ACTION ITEM
Return, in their exact form, the lines that lie between the start of the data below and the line containing "This screenshot has", with both ends included.
BEGIN MATERIAL TO PROCESS
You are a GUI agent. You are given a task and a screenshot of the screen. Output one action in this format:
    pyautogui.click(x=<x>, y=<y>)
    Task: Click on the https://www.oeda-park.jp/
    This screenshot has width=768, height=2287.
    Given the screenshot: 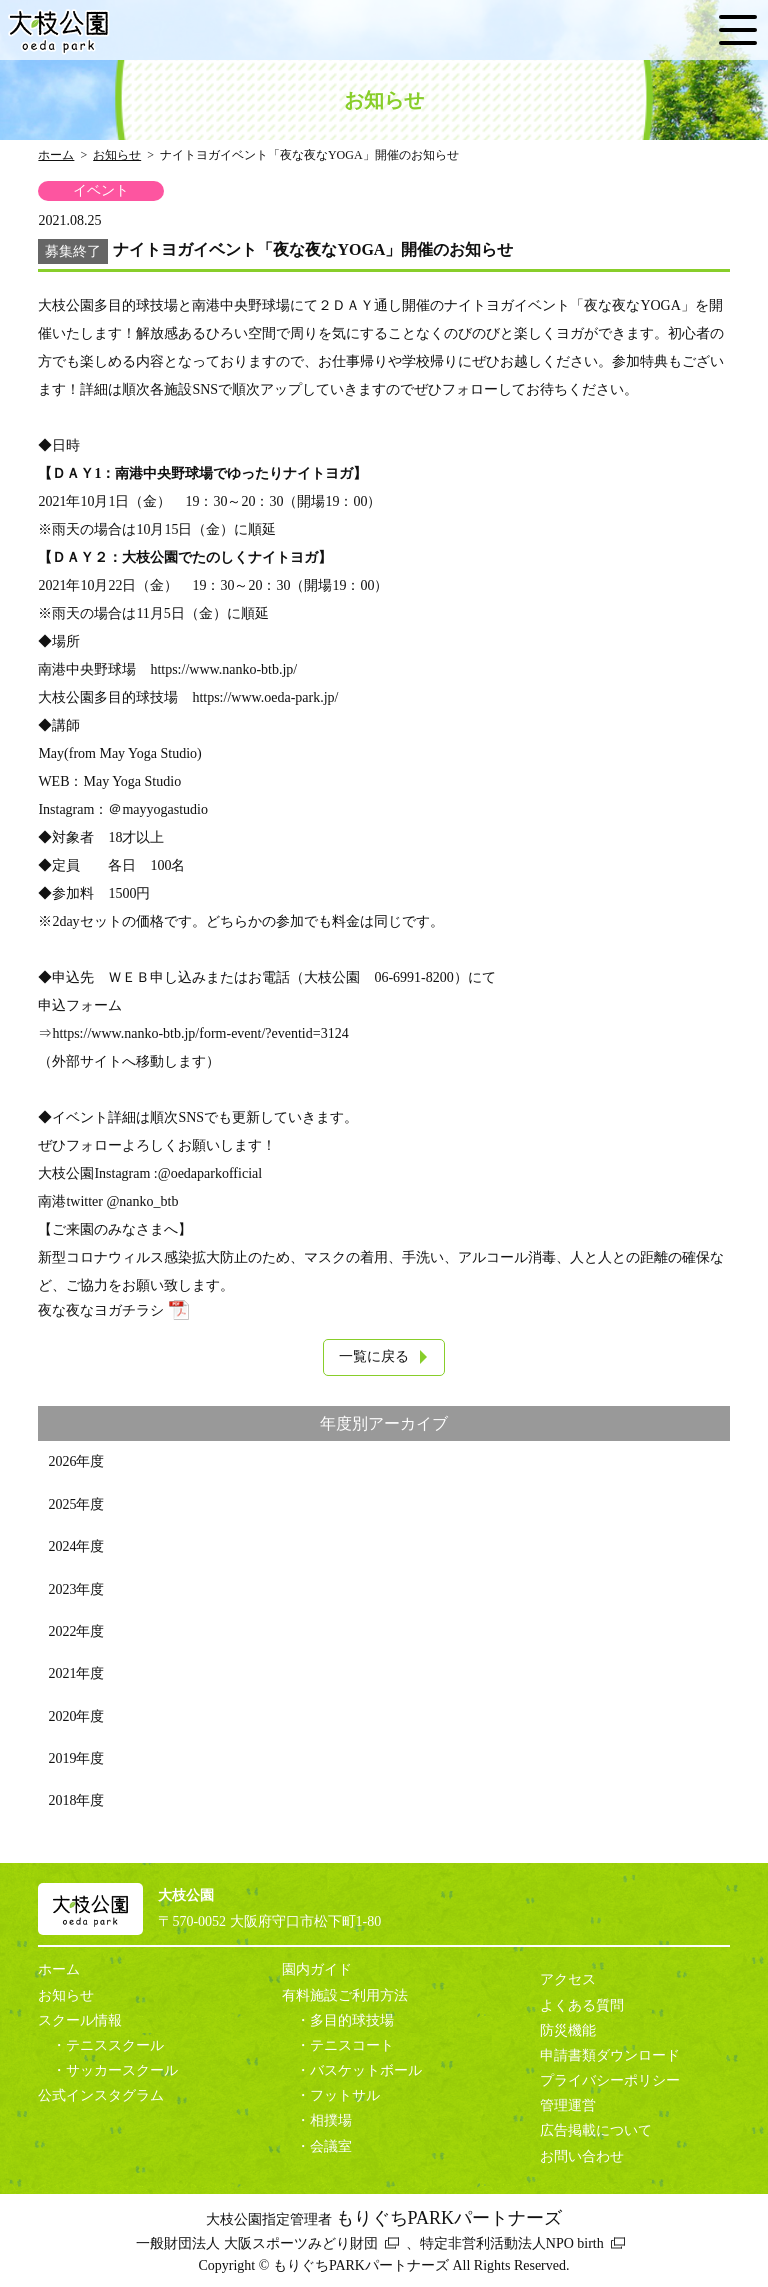 What is the action you would take?
    pyautogui.click(x=265, y=697)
END MATERIAL TO PROCESS
YOUR SOLUTION
You are a GUI agent. You are given a task and a screenshot of the screen. Output one action in this format:
    pyautogui.click(x=<x>, y=<y>)
    Task: Click on the https://www.oeda-park.jp/
    This screenshot has width=768, height=2287.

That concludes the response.